EXCLUSIVAOnde Lídice cometeu um erro, por Raul Monteiro*

Foto: Divulgação/Arquivo

Senadora Lídice da Mata, que decide a partir de segunda-feira se concorrerá a deputada federal ou a estadual

Embora, como se diz, Inês esteja morta com relação à montagem da chapa do governador Rui Costa (PT) à reeleição, na qual se aboletaram equilibradamente, conforme ele mesmo afirma, os vermelhos (esquerdistas) e os azuis (de centro), circula no meio do governo um dado que aponta para um erro crasso que teria sido cometido por Lídice da Mata (PSB) na sua tentativa de passar a integrá-la, concorrendo a um novo mandato de oito anos como senadora. Ao contrário do que parece, Lídice nem sempre acalentou o desejo de disputar o Senado de novo ou pelo menos, a princípio, não achou que teria condições de enfrentar a disputa pela vaga.

Mas o que teria feito a senadora mudar de idéia? Um dado, uma mudança no cenário eleitoral baiano, representado pela desistência do prefeito ACM Neto (DEM) de concorrer ao governo, empurrando para o seu lugar o ex-prefeito de Feira de Santana, José Ronaldo (DEM). Exatamente. É pelo menos assim que petistas mais ligados a Rui e, portanto, defensores da escolha do presidente da Assembleia Legislativa, deputado Angelo Coronel (PSD), para candidato a senador no lugar de Lídice, encaram o desentendimento com ela e o PSB, seu partido, pela disputa de uma das vagas ao Senado na chapa do governador.

Corre no governo a história de que, ainda no ano passado, Lídice marcou uma conversa com o colega de Senado Otto Alencar para comunicar que não seria mais candidata a senadora e gostaria de contar com o seu apoio para disputar uma vaga na Câmara dos Deputados, depois de ter procurado pessoalmente o governador Rui Costa e o ex-governador Jaques Wagner (PT), que teriam lhe referendado a aproximação com o presidente estadual do PSD. Otto disse, então, que não via problema em qualquer acordo neste sentido, mas, lembrando que a aliada Jusmari Oliveira tinha o sonho de assumir uma secretaria estadual, sugeriu a Lídice que analisasse a idéia.
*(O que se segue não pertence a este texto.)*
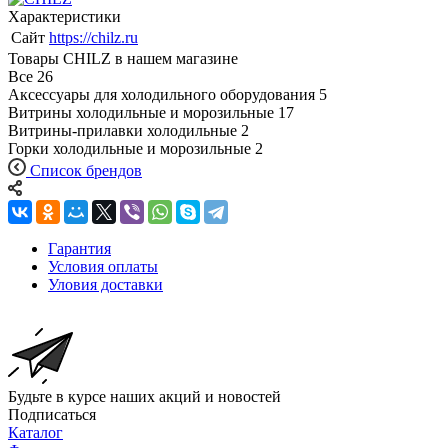
Характеристики
Сайт
https://chilz.ru
Товары CHILZ в нашем магазине
Все
26
Аксессуары для холодильного оборудования
5
Витрины холодильные и морозильные
17
Витрины-прилавки холодильные
2
Горки холодильные и морозильные
2
Список брендов
Гарантия
Условия оплаты
Уловия доставки
Будьте в курсе наших акций и новостей
Подписаться
Каталог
Para facilitar a conversa, chegou a sugerir que Jusmari deixasse o PSD para filiar-se ao PSB, a partir do qual poderia ser indicada, daquele momento em diante, para a secretaria estadual de Ciência e Tecnologia, pasta ocupada pelos socialistas no governo estadual. Lídice teria deixado o encontro com a promessa de avaliar as recomendações, mas o tempo passou e nunca deu uma resposta ao senador. O tempo voou e, num belo dia, o secretário de Desenvolvimento Urbano, Fernando Torres, que havia sido indicado por Otto, lhe manifestou o desejo de deixar a pasta para cuidar de sua vida política e pessoal.
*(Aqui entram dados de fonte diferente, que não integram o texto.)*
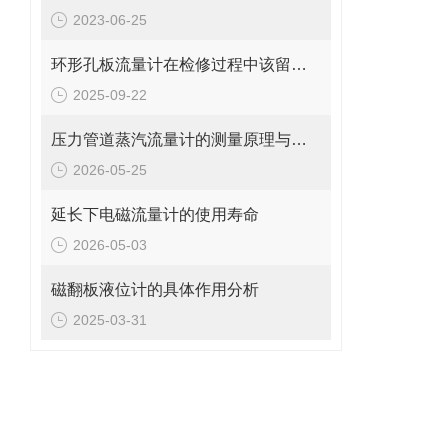
2023-06-25
环形孔板流量计在检修过程中该留意的事项
2025-09-22
压力管道蒸汽流量计的测量原理与日常维护操作规范
2026-05-25
延长下电磁流量计的使用寿命
2026-05-03
磁翻板液位计的具体作用分析
2025-03-31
Surgia aí, absolutamente por coincidência, segundo o senador, o espaço para que ele contemplasse Jusmari com uma posição de destaque na máquina estadual sem dever nada a Lídice, para quem, na avaliação do presidente do PSD, o projeto de concorrer a uma vaga na Câmara dos Deputados parecia consolidado. O quadro teria mudado, no entanto, com a reviravolta criada com a decisão de ACM Neto de não mais concorrer ao governo. A senadora teria visto ali a oportunidade de forçar sua indicação a uma das vagas na chapa de Rui dentro da expectativa de que, sem o adversário perigoso em campo, Rui pudesse desconsiderar o PSD na chapa. Mas a avaliação do governador não foi a mesma.

* Artigo do editor Raul Monteiro publicado na edição de hoje da Tribuna.